Mais je ne suis pas pessimiste de nature — têtu plutôt, ce n’est pas pareil — et je pense que des pistes de solutions se tracent déjà. Tout d’abord, il y a de plus en plus de gens qui, de mille et une façons, vont suivre des sessions, des cours, pour apprendre comment lire dans leur corps et lire dans leur vie ce qui va les aider à vivre. Donc, au fond, le discernement spirituel est une chose qui commence à être prise en main par de plus en plus de gens. Ça, je trouve ça intéressant.

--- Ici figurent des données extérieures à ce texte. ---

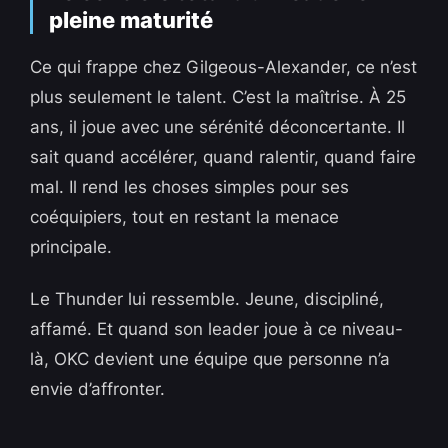
pleine maturité
Ce qui frappe chez Gilgeous-Alexander, ce n’est
plus seulement le talent. C’est la maîtrise. À 25
ans, il joue avec une sérénité déconcertante. Il
sait quand accélérer, quand ralentir, quand faire
mal. Il rend les choses simples pour ses
coéquipiers, tout en restant la menace
principale.
Le Thunder lui ressemble. Jeune, discipliné,
affamé. Et quand son leader joue à ce niveau-
là, OKC devient une équipe que personne n’a
envie d’affronter.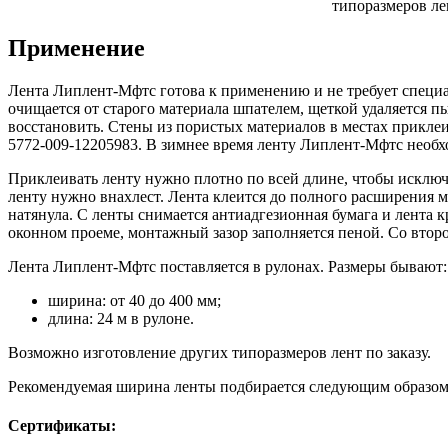
типоразмеров ле
Применение
Лента Липлент-Мфтс готова к применению и не требует специ
очищается от старого материала шпателем, щеткой удаляется п
восстановить. Стены из пористых материалов в местах прикл
5772-009-12205983. В зимнее время ленту Липлент-Мфтс необхо
Приклеивать ленту нужно плотно по всей длине, чтобы исклю
ленту нужно внахлест. Лента клеится до полного расширения 
натянула. С ленты снимается антиадгезионная бумага и лента к
оконном проеме, монтажный зазор заполняется пеной. Со второ
Лента Липлент-Мфтс поставляется в рулонах. Размеры бывают:
ширина: от 40 до 400 мм;
длина: 24 м в рулоне.
Возможно изготовление других типоразмеров лент по заказу.
Рекомендуемая ширина ленты подбирается следующим образом:
Сертификаты: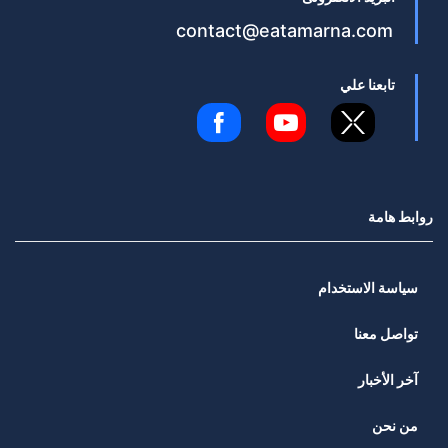
contact@eatamarna.com
تابعنا علي
روابط هامة
سياسة الاستخدام
تواصل معنا
آخر الأخبار
من نحن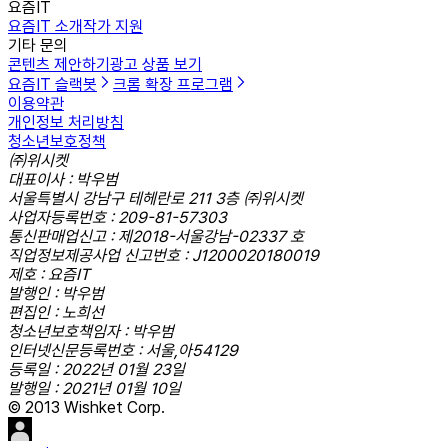
요즘IT
요즘IT 소개
작가 지원
기타 문의
콘텐츠 제안하기
광고 상품 보기
요즘IT 슬랙봇
크롬 확장 프로그램
이용약관
개인정보 처리방침
청소년보호정책
㈜위시켓
대표이사 : 박우범
서울특별시 강남구 테헤란로 211 3층 ㈜위시켓
사업자등록번호 : 209-81-57303
통신판매업신고 : 제2018-서울강남-02337 호
직업정보제공사업 신고번호 : J1200020180019
제호 : 요즘IT
발행인 : 박우범
편집인 : 노희선
청소년보호책임자 : 박우범
인터넷신문등록번호 : 서울,아54129
등록일 : 2022년 01월 23일
발행일 : 2021년 01월 10일
© 2013 Wishket Corp.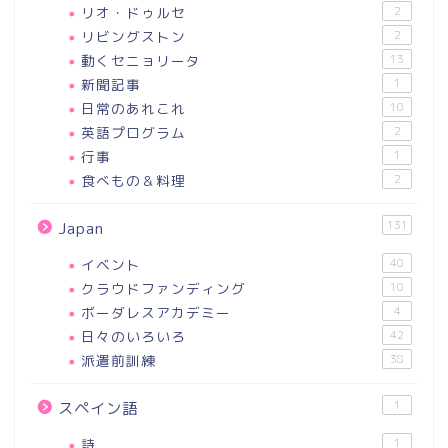
リオ・ドゥルセ
2
リビングストン
2
動くセニョリータ
13
新聞記事
1
日常のあれこれ
10
英語プログラム
2
行事
1
食べもの＆料理
2
131
Japan
イベント
40
クラウドファンディング
10
ボーダレスアカデミー
4
日々のいろいろ
42
派遣前訓練
38
1
スペイン語
詩
1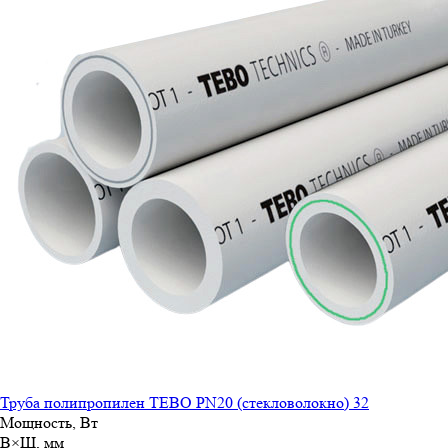
Труба полипропилен TEBO PN20 (стекловолокно) 32
Мощность, Вт
В×Ш, мм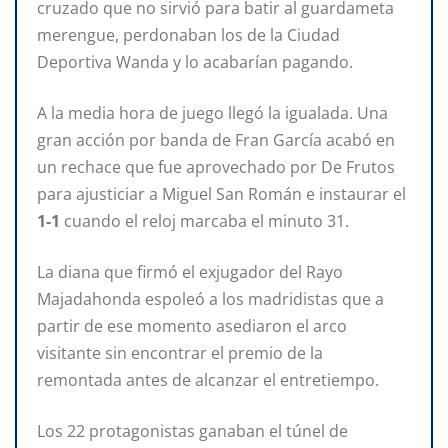
cruzado que no sirvió para batir al guardameta
merengue, perdonaban los de la Ciudad
Deportiva Wanda y lo acabarían pagando.
A la media hora de juego llegó la igualada. Una
gran acción por banda de Fran García acabó en
un rechace que fue aprovechado por De Frutos
para ajusticiar a Miguel San Román e instaurar el
1-1
cuando el reloj marcaba el minuto 31.
La diana que firmó el exjugador del Rayo
Majadahonda espoleó a los madridistas que a
partir de ese momento asediaron el arco
visitante sin encontrar el premio de la
remontada antes de alcanzar el entretiempo.
Los 22 protagonistas ganaban el túnel de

Deuxièmement, la nécessité de faire alliance avec les gens va s’imposer de plus en plus (à moins de penser que l’Église, désormais, qu’elle soit dans une église au lieu de quatre, ça ne change pas la réalité). Comment est-ce qu’on va refaire alliance avec les gens ? On sait très bien qu’il ne peut pas y avoir d’alliance avec Dieu s’il n’y a pas d’alliance avec les humains, et ce n’est pas avec n’importe quelle sorte d’humains que l’alliance nous est proposée. On disait, dans mon équipe, tantôt, que tout se ramène à l’injonction de Jésus : « Aimez-vous les uns les autres. » Il faut ajouter : « comme je vous ai aimés. »

Et comment est-ce qu’il nous a aimés ? En disparaissant de la carte, en disant je vais vous donner mon Souffle. Ultimement, l’objectif des chrétiens, ce n’est pas d’essayer d’avoir le drapeau, c’est de voir comment le Souffle de Dieu peut vraiment animer l’humanité, pour qu’on puisse vivre ensemble comme du monde.

Dans ça, il y a toute une réflexion à faire sur ce qui est arrivé. Dans plusieurs communautés religieuses, on l’a faite. Des communautés qui se sont occupées pendant des générations de l’éducation des enfants, des malades, des gens exclus, ne s’en occupent plus, parce que l’État a pris ça. Elles disent : « Nous n’avons plus de mission, nous n’avons plus rien à faire ! Qu’est-ce qu’on devient ? » Effectivement, c’était angoissant. Si on essayait de s’accrocher avec la façon qu’avait prise la mission pendant plusieurs années…

Mais à bien y penser, qu’est-ce qui s’est passé ? Il s’est passé que chaque fois qu’il y a eu fondation d’une communauté religieuse, c’est qu’une personne ou deux voyaient qu’il y avait un problème dans la communauté ambiante. Les filles n’avaient pas le droit d’aller à l’école parce que c’étaient des filles ! Des femmes ont dit : « Ça n’a pas de sacré bon sens, on va les rassembler, on va ouvrir une école, et là, il faut que ça dure. » Elles se sont mises plusieurs ensemble; c’est devenu avec le temps une petite communauté, religieuse. Mais la première de leurs communautés, ce n’était pas la communauté religieuse, c’était la communauté de destin avec laquelle elles essayaient de vivre. Quand la réalité historique a changé et qu’on n’a plus eu besoin d’elles, de la communauté religieuse, parce que la communauté de destin avait été prise en charge par la société, elles avaient donc réussi à convaincre la société que, les filles, c’est important qu’elles puissent être instruites. Elles pouvaient donc disparaître de la carte, puisque leur tâche était faite, et s’occuper d’autre chose. Alors on a vu beaucoup de ces sœurs-là s’occuper des mourants, des sidatiques, parce que personne ne voulait s’en occuper.

Donc, il y a dans l’Église cette espèce de mort-résurrection institutionnelle qui est vécue constamment. C’est éclairant pour notre propos. Ce n’est pas parce que de grandes choses d’autrefois disparaissent de la carte que l’Évangile disparaît, que la foi chrétienne disparaît. Mais ce sont peut-être des façons de faire, des institutions qui disparaissent, et d’autres naîtront, si nous avons vraiment l’espérance chrétienne. On n’est pas obligé, donc, de s’y rattacher nerveusement, pour les conserver à tout prix. Il y a là-dedans une espèce de liberté intérieure qui est peut-être la chose la plus précieuse au monde. Perdre ça, ça ne nous permet pas d’aller très loin.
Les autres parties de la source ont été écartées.